Excerpts from a dataset
+++
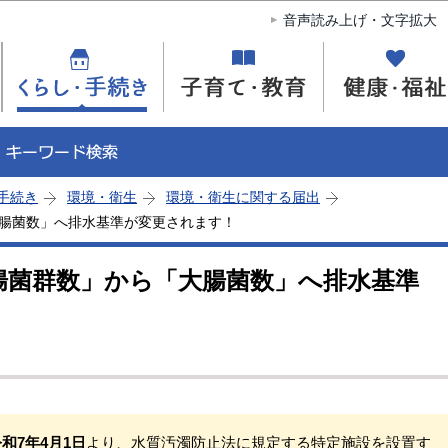
このページの本文へ移動
音声読み上げ・文字拡大
手続き
環境・衛生
環境・衛生に関する届出
大腸菌数」へ排水基準が変更されます！
大腸菌群数」から「大腸菌数」へ排水基準
和7年4月1日
より、水質汚濁防止法に規定する特定施設を設置す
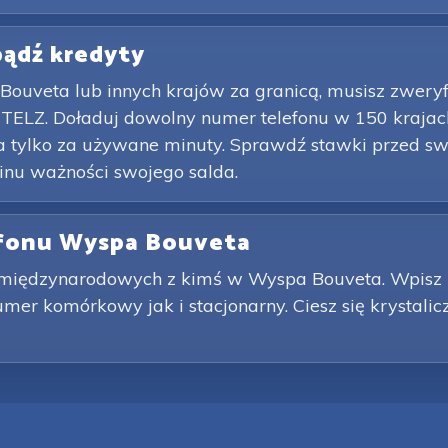
obądź kredyty
Bouveta lub innych krajów za granicą, musisz zwery
ELZ. Doładuj dowolny numer telefonu w 150 krajach,
a tylko za używane minuty. Sprawdź stawki przed swo
inu ważności swojego salda.
efonu Wyspa Bouveta
międzynarodowych z kimś w Wyspa Bouveta. Wpisz nu
er komórkowy jak i stacjonarny. Ciesz się krystali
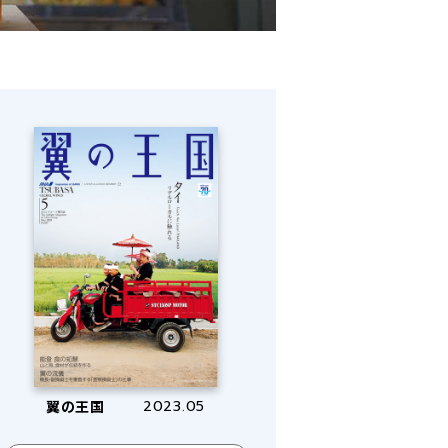
翼の王国
2023.05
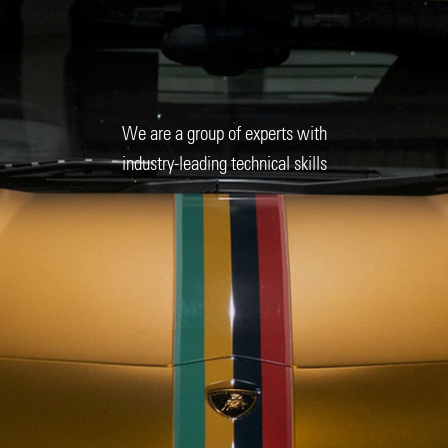
W
e
a
r
e
a
g
r
o
u
p
o
f
e
x
p
e
r
t
s
w
i
t
h
i
n
d
u
s
t
r
y
-
l
e
a
d
i
n
g
t
e
c
h
n
i
c
a
l
s
k
i
l
l
s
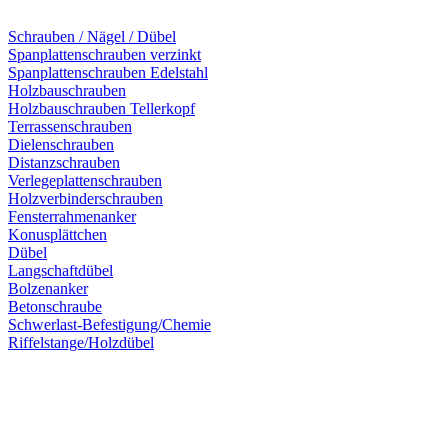
Schrauben / Nägel / Dübel
Spanplattenschrauben verzinkt
Spanplattenschrauben Edelstahl
Holzbauschrauben
Holzbauschrauben Tellerkopf
Terrassenschrauben
Dielenschrauben
Distanzschrauben
Verlegeplattenschrauben
Holzverbinderschrauben
Fensterrahmenanker
Konusplättchen
Dübel
Langschaftdübel
Bolzenanker
Betonschraube
Schwerlast-Befestigung/Chemie
Riffelstange/Holzdübel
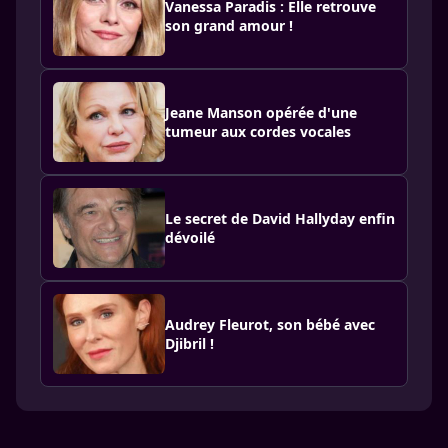
Vanessa Paradis : Elle retrouve
son grand amour !
Jeane Manson opérée d'une
tumeur aux cordes vocales
Le secret de David Hallyday enfin
dévoilé
Audrey Fleurot, son bébé avec
Djibril !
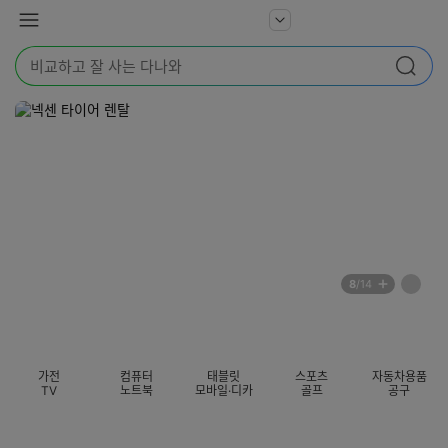
본문 바로가기
다
서
메
나
비
뉴
와
검
스
검색
색
더
어
보
를
기
입
력
해
주
세
요
배
페
8
/14
너
이
전
자
섹션 카테고리
지
체
동
보
롤
기
링
가전
컴퓨터
태블릿
스포츠
자동차용품
멈
TV
노트북
모바일·디카
골프
공구
춤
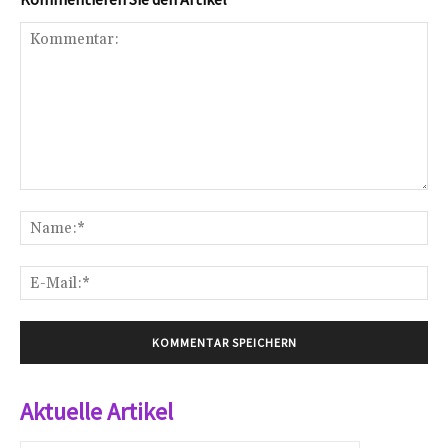
Kommentar:
Na
E-
Mai
Aktuelle Artikel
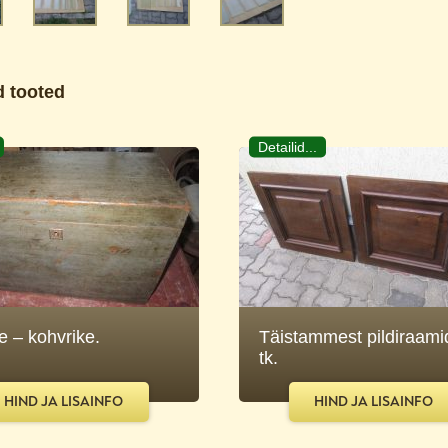
 tooted
Detailid...
e – kohvrike.
Täistammest pildiraami
tk.
HIND JA LISAINFO
HIND JA LISAINFO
+++
WHAT YOU NEED TO DO
Word for word, set down every line of the records above, and leave the pictures out.

SOLUTION TO THE EXERCISE
このページの本文へ移動
音声読み上げ・文字拡大
手続き
環境・衛生
環境・衛生に関する届出
大腸菌数」へ排水基準が変更されます！
大腸菌群数」から「大腸菌数」へ排水基準
和7年4月1日
より、水質汚濁防止法に規定する特定施設を設置す
obądź kredyty
Bouveta lub innych krajów za granicą, musisz zwery
ELZ. Doładuj dowolny numer telefonu w 150 krajach,
a tylko za używane minuty. Sprawdź stawki przed swo
inu ważności swojego salda.
efonu Wyspa Bouveta
międzynarodowych z kimś w Wyspa Bouveta. Wpisz nu
er komórkowy jak i stacjonarny. Ciesz się krystali
翼の王国
2023.05
W
e
a
r
e
a
g
r
o
u
p
o
f
e
x
p
e
r
t
s
w
i
t
h
i
n
d
u
s
t
r
y
-
l
e
a
d
i
n
g
t
e
c
h
n
i
c
a
l
s
k
i
l
l
s
Schrauben / Nägel / Dübel
Spanplattenschrauben verzinkt
Spanplattenschrauben Edelstahl
Holzbauschrauben
Holzbauschrauben Tellerkopf
Terrassenschrauben
Dielenschrauben
Distanzschrauben
Verlegeplattenschrauben
Holzverbinderschrauben
Fensterrahmenanker
Konusplättchen
Dübel
Langschaftdübel
Bolzenanker
Betonschraube
Schwerlast-Befestigung/Chemie
Riffelstange/Holzdübel
Vanessa Paradis : Elle retrouve
son grand amour !
Jeane Manson opérée d'une
tumeur aux cordes vocales
Le secret de David Hallyday enfin
dévoilé
Audrey Fleurot, son bébé avec
Djibril !
본문 바로가기
다
서
메
나
비
뉴
와
검
스
검색
색
더
어
보
를
기
입
력
해
주
세
요
배
페
8
/14
너
이
전
자
섹션 카테고리
지
체
동
보
롤
기
링
가전
컴퓨터
태블릿
스포츠
자동차용품
멈
TV
노트북
모바일·디카
골프
공구
춤
Kommentar:
Na
E-
Mai
Aktuelle Artikel
 tooted
Detailid...
e – kohvrike.
Täistammest pildiraami
tk.
HIND JA LISAINFO
HIND JA LISAINFO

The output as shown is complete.